Existence of other records
As HSE has indicated that it could not locate any further records relating to the applicant's request, section 10(1)(a) of the FOI Act is relevant. That section provides that a request for access to a record may be refused if the record concerned does not exist or cannot be found after all reasonable steps to ascertain its whereabouts have been taken.
The Commissioner's role in cases such as this is to review the decision of the public body and to decide whether that decision was justified. This means that I must have regard to the evidence available to the decision maker and the reasoning used by the decision maker in arriving at his/her decision. The evidence in "search" cases consists of the steps actually taken to search for records, along with miscellaneous other evidence about the record management practices of the public body, on the basis of which the public body concluded that the steps taken to search for records were reasonable. The Office's understanding of its role in such cases was approved by Quirke J in the High Court case of Matthew Ryan and Kathleen Ryan v the Information Commissioner  No. 18 MCA.

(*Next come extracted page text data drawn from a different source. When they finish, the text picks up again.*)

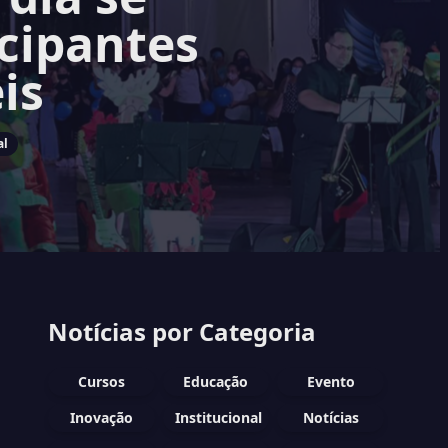
cipantes
is
al
Notícias por Categoria
Cursos
Educação
Evento
Inovação
Institucional
Notícias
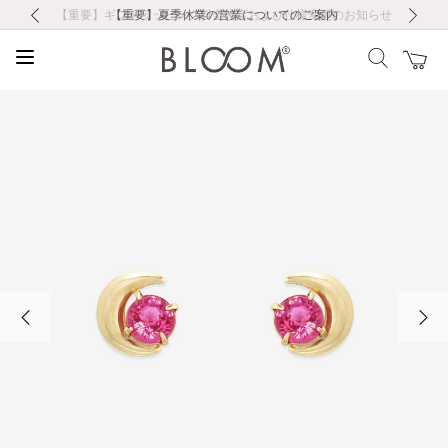
前の画像
次の画像
【重要】ギフトラッピング料金改定および仕様変更のお知らせ
【重要】令和８年熊本地震に伴う集配への影響について
【重要】令和８年熊本地震に伴う集配への影響について
税込5,500円以上で送料無料｜最短24時間以内に発送
会員限定！レビュー投稿で100ポイントプレゼント
LINE友だち登録で500円クーポンプレゼント
新規会員登録で1000ポイントプレゼント！
【重要】夏季休業の営業についてのご案内
お修理・アフターサービスのご案内
お修理・アフターサービスのご案内
前の画像
次の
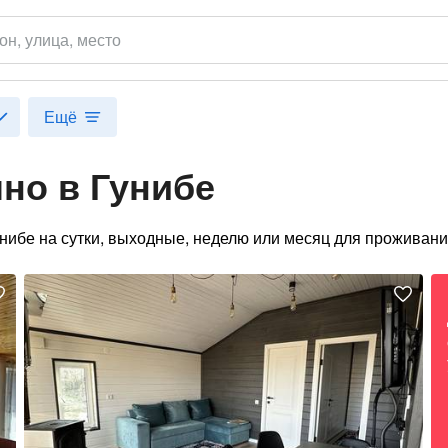
он
, улица, место
Ещё
но в Гунибе
унибе на сутки, выходные, неделю или месяц для проживани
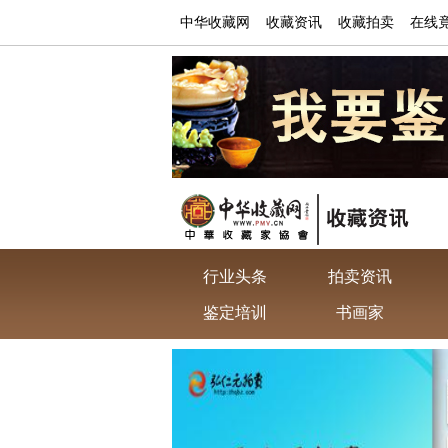
中华收藏网
收藏资讯
收藏拍卖
在线
行业头条
拍卖资讯
鉴定培训
书画家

The records sought in this case all relate to payments to the IMO from the HSE. The HSE has stated that no further records exist relating to the applicant's request. In respect of the payment made in 2005, the HSE stated that invoices are normally retained for seven years, in line with the records management practices in place. It stated that the only record of this payment found, after extensive searches took place, was the bank statement for November 2005. Essentially, the HSE's position is that all records which can be located relating to the applicant's request have been identified and released to her.
Having considered the submissions of both parties and the measures taken to locate further records, I am satisfied that the HSE has taken reasonable steps to locate all relevant records and that it was justified in deciding that no further relevant records exist or can be found. I find, therefore, that section 10(1)(a) of the FOI Act applies.
Having carried out a review under section 34(2) of the FOI Act, I hereby affirm the decision of the HSE to refuse to release the relevant information contained in Record 7 under section 26(1)(b) of the FOI Act. I also affirm the HSE's decision to refuse to release further records on the grounds that no further relevant records exist or can be found after all reasonable steps to ascertain their whereabouts have been taken.
A party to a review, or any other person affected by a decision of the Information Commissioner following a review, may appeal to the High Court on a point of law arising from the decision. Such an appeal must be initiated not later than eight weeks from the date on which notice of the decision was given to the person bringing the appeal.